- _Data to use_:
= = = =

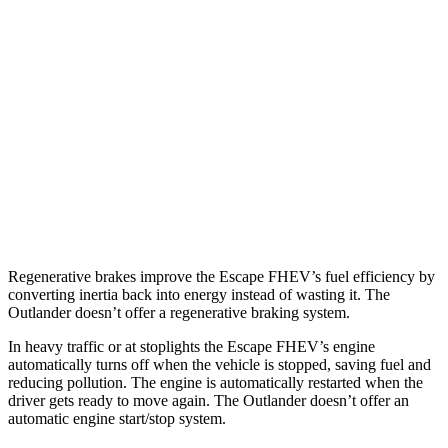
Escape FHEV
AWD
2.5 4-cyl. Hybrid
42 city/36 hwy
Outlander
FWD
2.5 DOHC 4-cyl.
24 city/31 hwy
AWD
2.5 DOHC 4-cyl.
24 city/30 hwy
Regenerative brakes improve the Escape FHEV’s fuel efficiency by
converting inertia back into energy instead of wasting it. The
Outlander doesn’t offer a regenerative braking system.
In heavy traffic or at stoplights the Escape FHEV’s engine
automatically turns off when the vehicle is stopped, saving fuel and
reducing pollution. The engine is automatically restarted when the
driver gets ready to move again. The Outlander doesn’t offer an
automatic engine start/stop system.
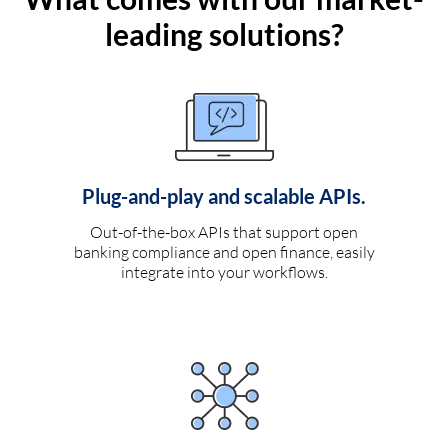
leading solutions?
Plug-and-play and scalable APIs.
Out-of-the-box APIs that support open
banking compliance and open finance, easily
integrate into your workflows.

= = = =

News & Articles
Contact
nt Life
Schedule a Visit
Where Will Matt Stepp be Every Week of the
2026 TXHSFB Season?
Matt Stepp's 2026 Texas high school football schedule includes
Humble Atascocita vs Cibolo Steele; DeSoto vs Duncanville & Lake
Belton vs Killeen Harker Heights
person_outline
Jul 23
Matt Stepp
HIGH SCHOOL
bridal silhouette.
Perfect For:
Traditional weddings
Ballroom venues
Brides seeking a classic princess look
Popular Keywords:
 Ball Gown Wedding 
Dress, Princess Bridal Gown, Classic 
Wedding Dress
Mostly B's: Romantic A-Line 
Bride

= = = =

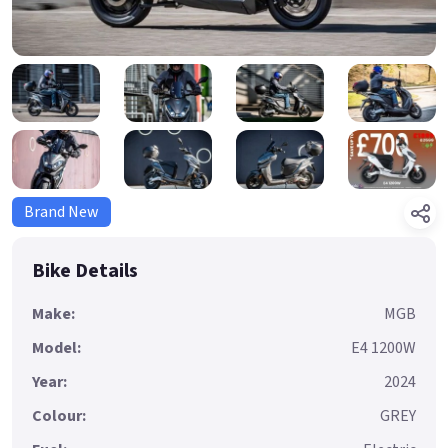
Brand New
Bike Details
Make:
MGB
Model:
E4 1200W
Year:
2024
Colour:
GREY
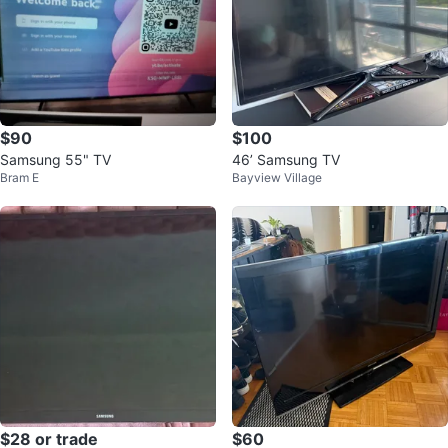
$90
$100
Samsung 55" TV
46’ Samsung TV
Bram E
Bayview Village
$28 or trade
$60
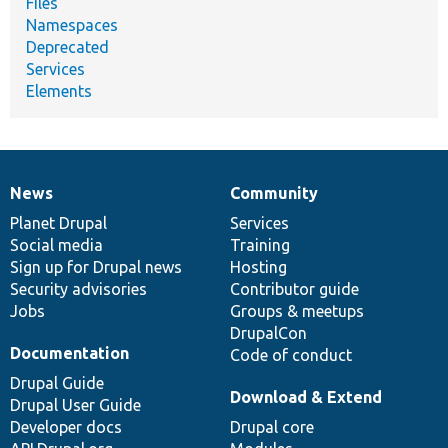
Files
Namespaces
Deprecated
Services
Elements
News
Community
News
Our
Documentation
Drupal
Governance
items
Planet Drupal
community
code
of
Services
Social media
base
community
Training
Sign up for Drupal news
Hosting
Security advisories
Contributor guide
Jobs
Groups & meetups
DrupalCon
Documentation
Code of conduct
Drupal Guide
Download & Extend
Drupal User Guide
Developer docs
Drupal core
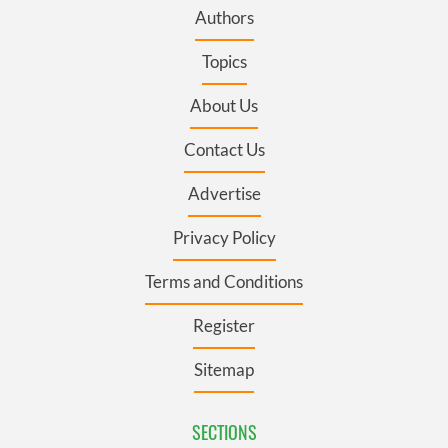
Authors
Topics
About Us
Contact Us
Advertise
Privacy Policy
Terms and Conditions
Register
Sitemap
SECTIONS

= = = =

- _Action item_:
Go through the material above line by line and work out how many lines contain the word "fuel"; give only that number.

- _Result of this task_:
2